Brief: Every line of the material below that contains the string "Electromechanical" must appear in the answer.

----- Data listing -----

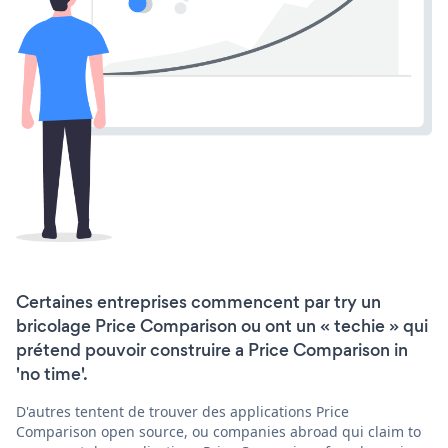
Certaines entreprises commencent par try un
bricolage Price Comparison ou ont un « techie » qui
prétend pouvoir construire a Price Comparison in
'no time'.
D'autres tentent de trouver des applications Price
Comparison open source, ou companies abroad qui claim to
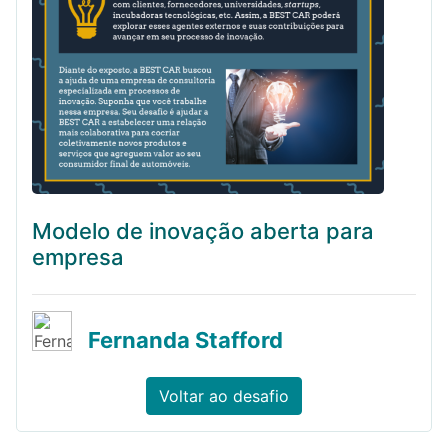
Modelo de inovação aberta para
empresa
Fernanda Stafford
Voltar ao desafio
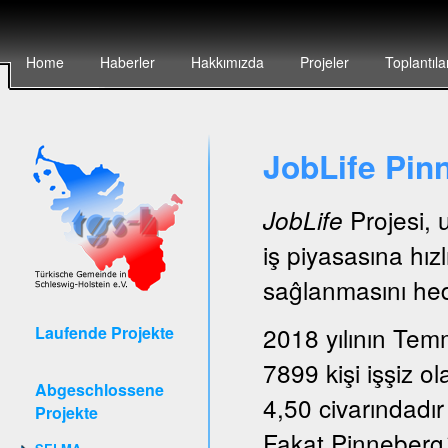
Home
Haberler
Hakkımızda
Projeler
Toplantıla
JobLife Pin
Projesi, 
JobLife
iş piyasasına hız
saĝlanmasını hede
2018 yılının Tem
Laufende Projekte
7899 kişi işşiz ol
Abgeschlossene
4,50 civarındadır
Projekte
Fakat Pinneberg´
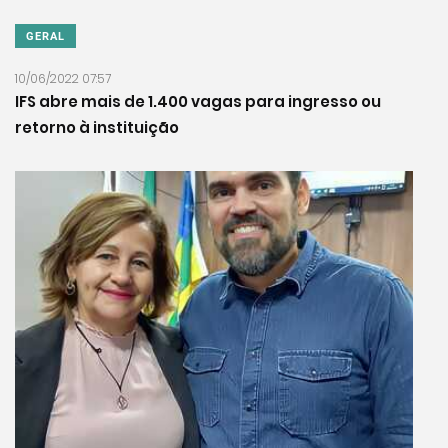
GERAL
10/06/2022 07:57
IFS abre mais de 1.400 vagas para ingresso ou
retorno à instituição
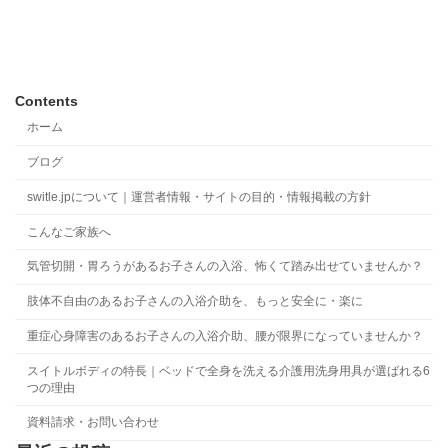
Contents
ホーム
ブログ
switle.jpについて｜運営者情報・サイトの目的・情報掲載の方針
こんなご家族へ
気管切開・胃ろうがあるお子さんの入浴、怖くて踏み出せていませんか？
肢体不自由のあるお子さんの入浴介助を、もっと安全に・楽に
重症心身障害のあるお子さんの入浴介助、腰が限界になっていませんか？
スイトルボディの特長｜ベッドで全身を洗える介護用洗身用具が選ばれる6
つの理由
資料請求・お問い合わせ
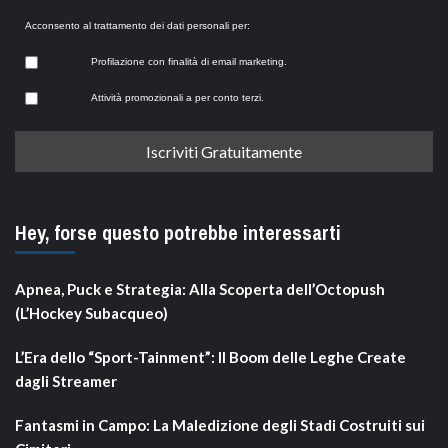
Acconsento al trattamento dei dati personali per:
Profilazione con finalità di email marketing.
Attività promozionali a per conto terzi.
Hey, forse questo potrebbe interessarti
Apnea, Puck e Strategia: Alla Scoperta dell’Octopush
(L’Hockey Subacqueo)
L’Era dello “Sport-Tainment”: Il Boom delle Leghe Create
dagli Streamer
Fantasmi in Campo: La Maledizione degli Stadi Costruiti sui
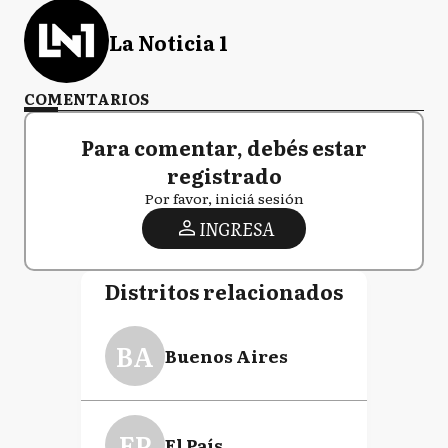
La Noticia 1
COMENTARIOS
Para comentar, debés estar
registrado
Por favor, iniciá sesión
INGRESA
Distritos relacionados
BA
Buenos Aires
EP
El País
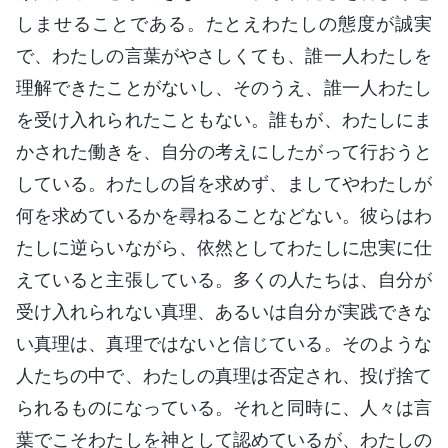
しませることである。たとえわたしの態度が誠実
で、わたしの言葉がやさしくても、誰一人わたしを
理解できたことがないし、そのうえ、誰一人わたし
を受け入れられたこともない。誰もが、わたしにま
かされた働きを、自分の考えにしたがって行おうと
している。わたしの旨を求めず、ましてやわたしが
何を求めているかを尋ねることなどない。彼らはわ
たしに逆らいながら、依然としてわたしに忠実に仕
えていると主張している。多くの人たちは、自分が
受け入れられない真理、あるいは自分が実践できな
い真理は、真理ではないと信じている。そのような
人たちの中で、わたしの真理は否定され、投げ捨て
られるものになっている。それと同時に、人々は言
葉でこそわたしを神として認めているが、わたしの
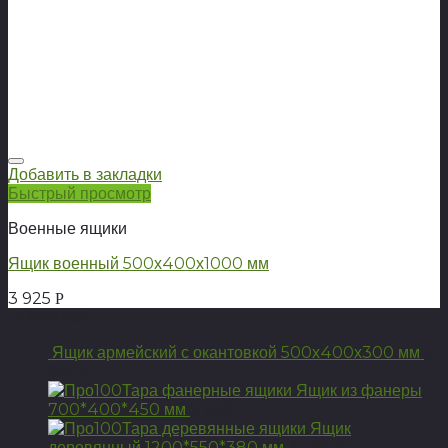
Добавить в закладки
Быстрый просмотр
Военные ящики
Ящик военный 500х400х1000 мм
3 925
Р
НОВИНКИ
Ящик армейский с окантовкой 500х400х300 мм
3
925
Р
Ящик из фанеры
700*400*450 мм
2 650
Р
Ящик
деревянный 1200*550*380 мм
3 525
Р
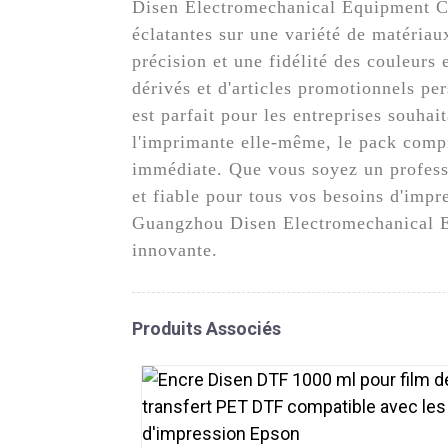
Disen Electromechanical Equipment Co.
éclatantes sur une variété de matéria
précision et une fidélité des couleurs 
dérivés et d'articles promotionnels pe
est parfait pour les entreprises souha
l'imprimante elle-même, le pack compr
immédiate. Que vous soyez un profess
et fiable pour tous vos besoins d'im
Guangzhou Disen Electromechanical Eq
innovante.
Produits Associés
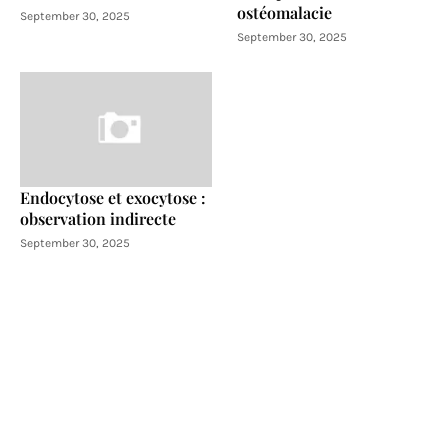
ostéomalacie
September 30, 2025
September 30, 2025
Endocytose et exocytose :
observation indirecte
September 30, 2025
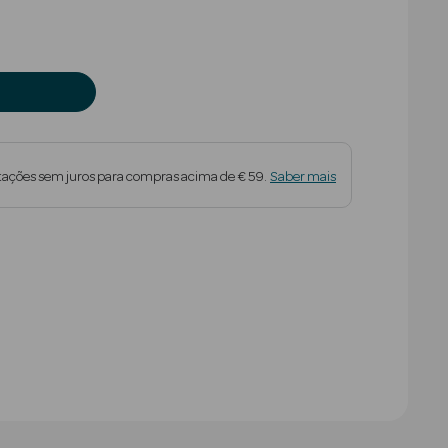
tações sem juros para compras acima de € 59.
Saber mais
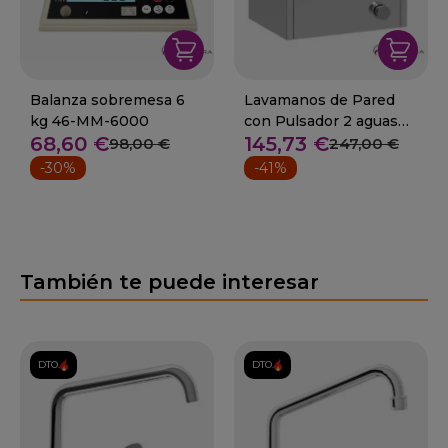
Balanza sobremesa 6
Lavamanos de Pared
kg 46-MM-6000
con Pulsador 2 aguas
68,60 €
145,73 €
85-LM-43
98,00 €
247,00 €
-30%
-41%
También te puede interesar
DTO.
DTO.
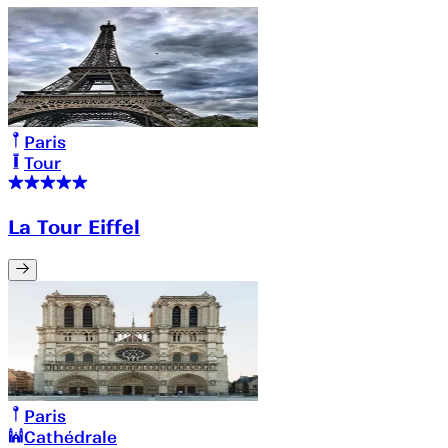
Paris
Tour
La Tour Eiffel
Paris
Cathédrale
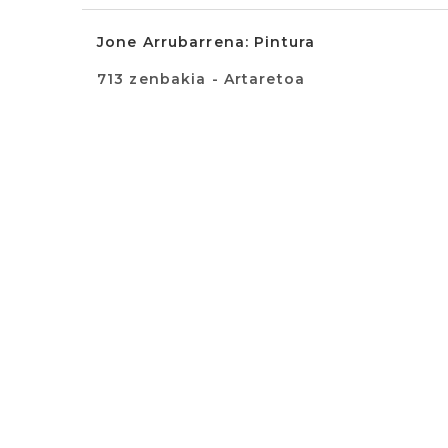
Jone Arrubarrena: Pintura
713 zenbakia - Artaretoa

-----

Answer for the task:
Disen Electromechanical Equipment Co.
Guangzhou Disen Electromechanical Eq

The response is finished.